---------- DATA PROVIDED ----------

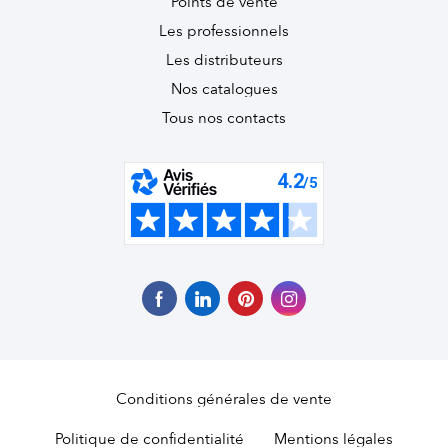
Points de vente
Les professionnels
Les distributeurs
Nos catalogues
Tous nos contacts
Conditions générales de vente
Politique de confidentialité
Mentions légales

----------

## TASK DESCRIPTION
Using the entries above, copy exactly the lines from the one containing "Tous nos contacts" through the last, both included.

## EXERCISE SOLUTION
Tous nos contacts
Conditions générales de vente
Politique de confidentialité
Mentions légales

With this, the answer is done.